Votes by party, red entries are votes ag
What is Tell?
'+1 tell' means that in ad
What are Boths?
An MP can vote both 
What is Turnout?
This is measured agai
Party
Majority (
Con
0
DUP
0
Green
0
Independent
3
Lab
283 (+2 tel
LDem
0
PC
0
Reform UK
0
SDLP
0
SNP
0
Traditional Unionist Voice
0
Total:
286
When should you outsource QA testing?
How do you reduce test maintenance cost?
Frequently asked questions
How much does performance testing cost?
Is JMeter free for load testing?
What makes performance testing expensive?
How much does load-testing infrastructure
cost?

■ ■ ■

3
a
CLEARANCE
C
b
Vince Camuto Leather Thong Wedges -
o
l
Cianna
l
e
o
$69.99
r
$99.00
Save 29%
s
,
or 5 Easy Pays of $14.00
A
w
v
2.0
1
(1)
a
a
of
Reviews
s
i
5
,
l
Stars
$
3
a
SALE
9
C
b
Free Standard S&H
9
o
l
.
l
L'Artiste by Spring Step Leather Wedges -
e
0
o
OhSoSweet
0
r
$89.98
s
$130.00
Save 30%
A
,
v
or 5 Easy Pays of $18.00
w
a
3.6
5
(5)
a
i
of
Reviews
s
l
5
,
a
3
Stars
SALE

■ ■ ■

• Assignment
What is needed is how many lines of the listing include the string "Leather", given as a bare number.

• Written reply
2